北極の海の道、探検〜挑戦〜利用へ
北極海航路とは
北極海を横断して大西洋と太平洋を結ぶ航路は北極航路と呼ばれており、ロシア沿岸を通る北東航路、カナダ多島海を通る北西航路、および北極海中央を横断する極点航路が考えられている。北極海航路(以下NSRと記す)とは北東航路のうち、ノバヤゼムリヤ島を西端、ベーリング海峡を東端とする約2,300海里の区間に関するロシアでの呼称である(図1)。NSRを利用すると、欧州とアジア間の航行距離をスエズ運河回りに比べて3〜4割短縮できる。ただしNSRは、冬は厳しい低温と海氷に閉ざされ、夏でも海氷の残る海域がある。また沿岸国であるロシアは、氷に覆われた水域に関する国連海洋法条約第234条を根拠に、海氷状況と航行船の氷海航行能力に応じて、ロシアの原子力砕氷船支援と水先案内人の乗船を義務付けている。
図1 : 北極航路 ロッテルダム〜横浜間の航行距離は、北東航路回りではおよそ7,268海里、スエズ運河回りでは11,414海里となる
北極海探検の歴史
北極は古代ギリシャに置いて、氷に覆われた世界の涯と記されている。8〜10世紀にはバイキングが白海、アイスランド、グリーンランド、北米大陸東岸に達した。11〜12世紀、グリーンランドはノルウェーの植民地となって交易で栄えた物の、その後衰退した。14世紀には、バスク人、次いでオランダ、英国の捕鯨船がニューファンドランドやラブラドール沖へ進出した。

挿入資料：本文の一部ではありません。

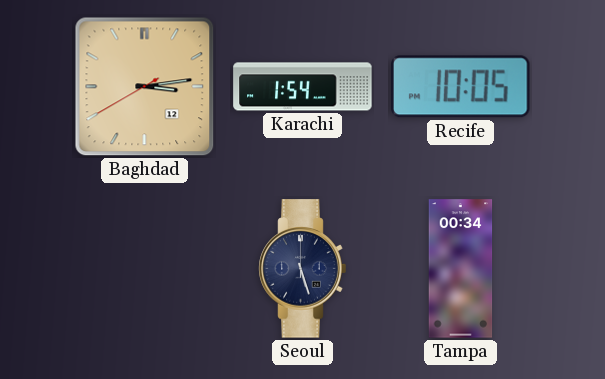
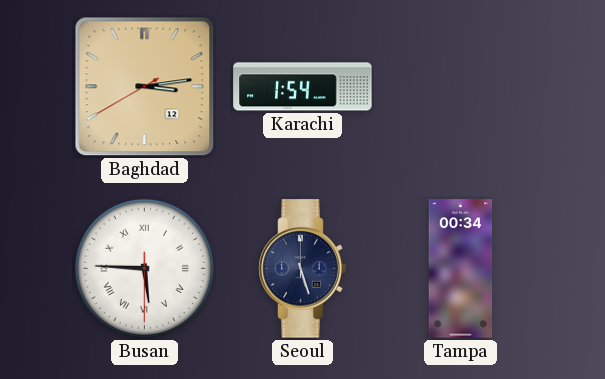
Recife: 10:05 -> none
Busan: none -> 5:45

15〜17世紀は新航路探索が活性化し、ラブラドール半島、ノバヤゼムリヤ島、カラ海が踏査された。オランダのバレンツは3回の航海を通じて、ヤマル半島、スピッツベルゲン島などを発見するも、その後ノバヤゼムリヤの北で遭難した。このように北極海を横断する航路は見つからなかったものの、17〜18世紀のスピッツベルゲン沖では捕鯨競争が激化し、ついにこの海域の捕鯨は絶滅に近い状態となった。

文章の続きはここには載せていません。